Based on the accuracies of the models, the results from the ANOVA showed no significant difference among the models and therefore, all the three (3) models developed are noted to be efficient with accuracies above 76% and suitable for forecasting the annual sedimentation of reservoirs with characteristics like those in the GSEZ of Ghana.

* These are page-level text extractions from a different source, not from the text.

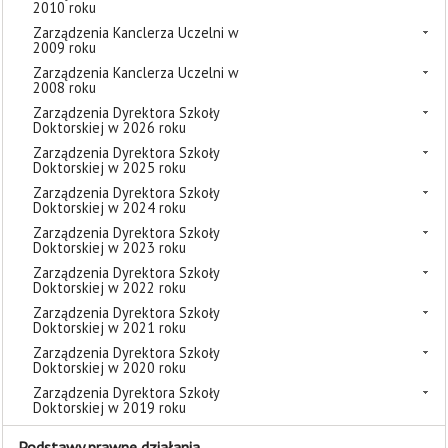
2010 roku
Zarządzenia Kanclerza Uczelni w
2009 roku
Zarządzenia Kanclerza Uczelni w
2008 roku
Zarządzenia Dyrektora Szkoły
Doktorskiej w 2026 roku
Zarządzenia Dyrektora Szkoły
Doktorskiej w 2025 roku
Zarządzenia Dyrektora Szkoły
Doktorskiej w 2024 roku
Zarządzenia Dyrektora Szkoły
Doktorskiej w 2023 roku
Zarządzenia Dyrektora Szkoły
Doktorskiej w 2022 roku
Zarządzenia Dyrektora Szkoły
Doktorskiej w 2021 roku
Zarządzenia Dyrektora Szkoły
Doktorskiej w 2020 roku
Zarządzenia Dyrektora Szkoły
Doktorskiej w 2019 roku
Podstawy prawne działania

Forecasted sedimentation up to the year 2038 using the developed models revealed that the total storage capacities of the reservoirs that would be lost ranged from 13.83 to 50.07%, with all three (3) models indicating that the small and medium reservoirs would almost be 50% filled with sediment deposits if no sedimentation control measures are taken to curb the phenomenon.
DECLARATION OF CONFLICT OF INTERESTS
The authors declare that there is no conflict of interest. They have no known competing financial interests or personal relationships that could have appeared to influence the work reported in this paper. Also, no financial support was received for the conduct of the research and/or preparation of the article.
DATA AVAILABILITY STATEMENT
All relevant data are included in the paper or its Supplementary Information.